### Provided information ###
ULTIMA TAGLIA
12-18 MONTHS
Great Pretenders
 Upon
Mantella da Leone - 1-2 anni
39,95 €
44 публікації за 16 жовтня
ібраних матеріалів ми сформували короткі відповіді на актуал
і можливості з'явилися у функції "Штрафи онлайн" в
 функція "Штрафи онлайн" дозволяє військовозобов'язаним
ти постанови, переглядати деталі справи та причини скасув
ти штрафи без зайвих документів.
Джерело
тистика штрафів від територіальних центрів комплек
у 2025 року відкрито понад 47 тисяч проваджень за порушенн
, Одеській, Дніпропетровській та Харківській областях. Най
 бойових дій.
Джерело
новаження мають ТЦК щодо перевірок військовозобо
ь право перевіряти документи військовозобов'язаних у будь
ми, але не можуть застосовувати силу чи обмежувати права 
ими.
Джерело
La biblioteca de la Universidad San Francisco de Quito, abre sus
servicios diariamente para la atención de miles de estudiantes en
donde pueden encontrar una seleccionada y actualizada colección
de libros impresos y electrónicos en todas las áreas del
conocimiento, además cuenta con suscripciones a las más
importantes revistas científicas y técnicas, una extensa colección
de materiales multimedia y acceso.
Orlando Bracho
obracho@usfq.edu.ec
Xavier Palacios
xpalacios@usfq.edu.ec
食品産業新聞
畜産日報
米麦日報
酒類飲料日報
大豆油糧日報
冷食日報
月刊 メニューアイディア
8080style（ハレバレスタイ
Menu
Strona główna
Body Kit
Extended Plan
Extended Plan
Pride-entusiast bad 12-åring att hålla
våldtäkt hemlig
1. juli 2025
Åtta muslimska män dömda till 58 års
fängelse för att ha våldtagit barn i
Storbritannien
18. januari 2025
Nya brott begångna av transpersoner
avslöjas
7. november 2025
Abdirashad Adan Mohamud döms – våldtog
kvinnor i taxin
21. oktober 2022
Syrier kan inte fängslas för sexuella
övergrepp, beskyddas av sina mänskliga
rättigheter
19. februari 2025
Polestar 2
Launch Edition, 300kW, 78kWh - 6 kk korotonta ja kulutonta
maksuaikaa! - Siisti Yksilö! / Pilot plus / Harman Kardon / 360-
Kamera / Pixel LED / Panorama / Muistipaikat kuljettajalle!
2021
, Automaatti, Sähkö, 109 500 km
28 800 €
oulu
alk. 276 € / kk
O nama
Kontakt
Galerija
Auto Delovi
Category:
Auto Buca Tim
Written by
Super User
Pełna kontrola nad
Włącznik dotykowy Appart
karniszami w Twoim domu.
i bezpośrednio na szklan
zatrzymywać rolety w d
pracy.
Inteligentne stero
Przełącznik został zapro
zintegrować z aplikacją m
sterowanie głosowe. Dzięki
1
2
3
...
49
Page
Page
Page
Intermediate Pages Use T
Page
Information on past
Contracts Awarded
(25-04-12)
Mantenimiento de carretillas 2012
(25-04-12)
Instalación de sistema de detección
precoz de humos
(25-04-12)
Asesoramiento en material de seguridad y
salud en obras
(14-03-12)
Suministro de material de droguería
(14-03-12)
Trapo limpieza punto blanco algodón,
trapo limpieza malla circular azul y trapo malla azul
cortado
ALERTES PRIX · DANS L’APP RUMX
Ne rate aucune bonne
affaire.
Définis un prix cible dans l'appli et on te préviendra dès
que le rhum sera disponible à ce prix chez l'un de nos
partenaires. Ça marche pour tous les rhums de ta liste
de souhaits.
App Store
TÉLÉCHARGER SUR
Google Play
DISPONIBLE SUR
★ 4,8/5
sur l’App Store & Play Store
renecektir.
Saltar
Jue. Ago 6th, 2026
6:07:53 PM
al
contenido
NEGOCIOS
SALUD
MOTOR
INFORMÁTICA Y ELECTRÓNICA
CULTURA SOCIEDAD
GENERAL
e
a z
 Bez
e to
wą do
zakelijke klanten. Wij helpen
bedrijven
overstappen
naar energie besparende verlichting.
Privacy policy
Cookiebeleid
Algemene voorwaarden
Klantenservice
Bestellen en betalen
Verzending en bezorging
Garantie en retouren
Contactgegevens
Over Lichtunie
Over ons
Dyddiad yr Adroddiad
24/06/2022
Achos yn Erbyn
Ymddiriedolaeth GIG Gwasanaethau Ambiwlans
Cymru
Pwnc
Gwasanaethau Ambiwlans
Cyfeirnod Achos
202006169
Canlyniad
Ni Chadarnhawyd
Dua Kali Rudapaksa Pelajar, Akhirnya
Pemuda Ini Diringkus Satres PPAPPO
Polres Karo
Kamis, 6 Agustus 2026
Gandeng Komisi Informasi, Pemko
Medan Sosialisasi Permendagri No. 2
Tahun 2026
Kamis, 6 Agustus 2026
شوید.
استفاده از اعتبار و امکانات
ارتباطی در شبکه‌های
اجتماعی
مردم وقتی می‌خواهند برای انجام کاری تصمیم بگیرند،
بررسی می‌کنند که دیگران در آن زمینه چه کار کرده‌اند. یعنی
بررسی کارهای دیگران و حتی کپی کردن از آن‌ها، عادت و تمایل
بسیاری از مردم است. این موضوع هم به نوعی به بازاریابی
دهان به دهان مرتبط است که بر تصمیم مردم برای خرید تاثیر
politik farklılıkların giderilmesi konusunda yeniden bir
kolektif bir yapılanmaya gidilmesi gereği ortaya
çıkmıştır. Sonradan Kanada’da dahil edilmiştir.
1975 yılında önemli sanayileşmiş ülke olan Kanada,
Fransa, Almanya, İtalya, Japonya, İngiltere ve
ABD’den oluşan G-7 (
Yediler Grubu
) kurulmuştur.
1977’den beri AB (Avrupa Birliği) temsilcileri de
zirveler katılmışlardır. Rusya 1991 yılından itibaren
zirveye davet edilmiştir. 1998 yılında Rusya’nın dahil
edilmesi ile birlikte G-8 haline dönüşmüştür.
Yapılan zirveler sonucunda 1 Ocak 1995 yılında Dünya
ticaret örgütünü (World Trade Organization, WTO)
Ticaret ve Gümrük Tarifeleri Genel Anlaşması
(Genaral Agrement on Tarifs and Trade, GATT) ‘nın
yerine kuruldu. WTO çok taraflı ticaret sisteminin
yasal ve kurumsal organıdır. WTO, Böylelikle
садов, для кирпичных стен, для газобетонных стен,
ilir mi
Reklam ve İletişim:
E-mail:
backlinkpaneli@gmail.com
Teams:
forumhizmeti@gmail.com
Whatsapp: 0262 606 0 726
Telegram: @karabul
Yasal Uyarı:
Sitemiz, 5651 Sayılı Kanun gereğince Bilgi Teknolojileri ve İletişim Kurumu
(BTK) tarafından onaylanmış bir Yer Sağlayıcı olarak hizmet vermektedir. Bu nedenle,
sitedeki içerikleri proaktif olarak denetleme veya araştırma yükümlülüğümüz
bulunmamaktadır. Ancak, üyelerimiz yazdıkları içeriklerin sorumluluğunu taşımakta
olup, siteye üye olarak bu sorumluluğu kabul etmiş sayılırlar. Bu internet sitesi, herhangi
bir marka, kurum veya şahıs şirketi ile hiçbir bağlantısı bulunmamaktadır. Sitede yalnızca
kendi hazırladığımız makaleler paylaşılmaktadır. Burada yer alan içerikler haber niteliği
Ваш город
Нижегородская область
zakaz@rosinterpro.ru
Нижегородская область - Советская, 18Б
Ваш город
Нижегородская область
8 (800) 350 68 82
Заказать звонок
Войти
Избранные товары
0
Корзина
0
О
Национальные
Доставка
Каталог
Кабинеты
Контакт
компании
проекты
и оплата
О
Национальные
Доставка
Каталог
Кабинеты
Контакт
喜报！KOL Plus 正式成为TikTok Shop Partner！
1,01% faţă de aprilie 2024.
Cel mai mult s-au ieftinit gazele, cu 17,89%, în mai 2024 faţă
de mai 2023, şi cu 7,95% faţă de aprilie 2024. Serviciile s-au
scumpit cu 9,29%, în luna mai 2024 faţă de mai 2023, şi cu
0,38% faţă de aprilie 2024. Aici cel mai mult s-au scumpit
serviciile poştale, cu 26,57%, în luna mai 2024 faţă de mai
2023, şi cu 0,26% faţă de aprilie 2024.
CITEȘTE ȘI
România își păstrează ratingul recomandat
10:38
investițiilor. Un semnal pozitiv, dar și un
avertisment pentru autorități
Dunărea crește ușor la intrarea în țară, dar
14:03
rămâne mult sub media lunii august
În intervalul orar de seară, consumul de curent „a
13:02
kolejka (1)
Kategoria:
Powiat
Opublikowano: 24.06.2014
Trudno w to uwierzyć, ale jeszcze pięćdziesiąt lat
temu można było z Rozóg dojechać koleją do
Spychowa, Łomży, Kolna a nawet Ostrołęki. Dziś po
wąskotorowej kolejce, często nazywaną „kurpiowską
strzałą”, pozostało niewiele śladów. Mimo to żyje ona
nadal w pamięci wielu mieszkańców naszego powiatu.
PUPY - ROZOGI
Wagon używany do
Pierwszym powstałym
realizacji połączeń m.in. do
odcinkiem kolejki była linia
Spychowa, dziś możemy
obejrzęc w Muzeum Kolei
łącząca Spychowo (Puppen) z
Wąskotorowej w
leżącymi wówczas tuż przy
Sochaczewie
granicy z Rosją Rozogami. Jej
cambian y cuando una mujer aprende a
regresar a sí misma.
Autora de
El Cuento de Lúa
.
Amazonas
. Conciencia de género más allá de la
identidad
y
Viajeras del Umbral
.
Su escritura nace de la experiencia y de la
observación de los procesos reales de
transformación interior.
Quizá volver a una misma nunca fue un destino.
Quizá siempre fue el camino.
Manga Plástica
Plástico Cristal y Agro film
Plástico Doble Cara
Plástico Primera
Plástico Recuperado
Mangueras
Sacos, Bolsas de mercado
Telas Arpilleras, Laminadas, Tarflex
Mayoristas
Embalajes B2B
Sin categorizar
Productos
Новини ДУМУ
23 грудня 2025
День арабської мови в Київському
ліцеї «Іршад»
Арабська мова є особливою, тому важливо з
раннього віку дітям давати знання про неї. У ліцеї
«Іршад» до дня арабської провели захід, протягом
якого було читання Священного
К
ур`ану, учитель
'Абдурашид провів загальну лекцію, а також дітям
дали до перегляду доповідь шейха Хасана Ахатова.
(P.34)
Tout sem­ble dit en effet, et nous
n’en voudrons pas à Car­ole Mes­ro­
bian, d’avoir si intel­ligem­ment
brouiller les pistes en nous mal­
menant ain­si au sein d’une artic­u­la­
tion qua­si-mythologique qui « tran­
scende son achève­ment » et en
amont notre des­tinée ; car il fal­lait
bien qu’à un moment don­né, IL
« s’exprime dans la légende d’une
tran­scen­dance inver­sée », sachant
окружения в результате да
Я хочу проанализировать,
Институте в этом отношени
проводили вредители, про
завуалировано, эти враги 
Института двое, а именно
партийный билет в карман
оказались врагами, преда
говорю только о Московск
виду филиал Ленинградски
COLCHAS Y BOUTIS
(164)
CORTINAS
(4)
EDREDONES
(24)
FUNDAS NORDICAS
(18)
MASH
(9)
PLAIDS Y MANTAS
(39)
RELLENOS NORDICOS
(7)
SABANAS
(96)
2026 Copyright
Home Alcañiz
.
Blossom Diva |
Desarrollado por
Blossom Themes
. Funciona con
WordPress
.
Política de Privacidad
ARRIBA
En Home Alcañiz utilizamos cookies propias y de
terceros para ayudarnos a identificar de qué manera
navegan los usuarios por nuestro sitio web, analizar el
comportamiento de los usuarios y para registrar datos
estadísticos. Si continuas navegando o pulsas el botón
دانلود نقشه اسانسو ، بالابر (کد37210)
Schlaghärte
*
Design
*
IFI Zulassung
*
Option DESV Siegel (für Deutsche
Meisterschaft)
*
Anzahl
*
###
Only a number is expected in response: how many lines of the records above include the word "para".

3